Saving Money

The defined benefit  pension should be closed, as the amount of money that is paid into the Council pension scheme cannot be sustained.  

If the DB pension is continued, then the amount that that the Council pays should be reduced substantially and the deficit should be paid by the employees i.e. reduce the Councils 18 - 20% pension contribution down to a maximum of 12% and the employees increase their contributions for 5-6% to 12 - 14% contributions. This will increase the amount the council will have to spend and after all, it is the employees get the benefit of the pension.

If the DB is closed and changed to a Defined Contribution then it will not only reduce further liabilities that will accruing for future generations of taxpayers, but will allow a more flexible workforce, as employees who would like to leave SBC but cannot afford to due to the amount of years of pension, would be able to leave and carry their pension pot with them.  As someone who has worked in the Public Sector as well as the private sector, the amount of colleagues who worked in the Public Sector who wanted to leave but could not afford to due to the amount of years that they had in the DB pension scheme meant that their productivity was lower than others.  If they could take their pension, they would have left, leaving openings to new people who have the drive and passion to take department forward.

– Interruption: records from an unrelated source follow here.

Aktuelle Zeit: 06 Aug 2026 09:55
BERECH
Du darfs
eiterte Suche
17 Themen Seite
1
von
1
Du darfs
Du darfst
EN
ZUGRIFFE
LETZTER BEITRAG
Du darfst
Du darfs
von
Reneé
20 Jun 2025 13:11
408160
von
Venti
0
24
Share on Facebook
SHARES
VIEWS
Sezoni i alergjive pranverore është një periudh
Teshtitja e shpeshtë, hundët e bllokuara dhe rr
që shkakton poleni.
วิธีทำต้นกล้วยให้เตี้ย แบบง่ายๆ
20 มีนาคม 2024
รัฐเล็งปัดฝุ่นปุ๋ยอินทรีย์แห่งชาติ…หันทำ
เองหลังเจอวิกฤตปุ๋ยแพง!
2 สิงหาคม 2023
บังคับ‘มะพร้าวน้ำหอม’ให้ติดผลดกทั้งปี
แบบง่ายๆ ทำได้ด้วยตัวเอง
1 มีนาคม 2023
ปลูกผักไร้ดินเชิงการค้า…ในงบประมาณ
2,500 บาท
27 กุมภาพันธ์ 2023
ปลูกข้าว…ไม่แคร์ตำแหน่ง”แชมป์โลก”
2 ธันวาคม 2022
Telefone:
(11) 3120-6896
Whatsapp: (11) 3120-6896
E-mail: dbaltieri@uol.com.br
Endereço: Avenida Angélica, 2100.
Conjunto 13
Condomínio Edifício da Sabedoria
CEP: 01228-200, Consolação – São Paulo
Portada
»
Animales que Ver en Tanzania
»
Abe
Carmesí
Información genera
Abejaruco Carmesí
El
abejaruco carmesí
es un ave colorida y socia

I am unsure how your recruitment works, but if it is like other other councils where there is no trial period, then one should be in place.  This means that the council can remove new staff members who do not make the grade much easier.

Why the contribution is important

It is important as it will save the council millions of pounds over the long run, reduce future tax liabilities and make the workforce more flexible.

The amount of money saved can be used to in frontline services.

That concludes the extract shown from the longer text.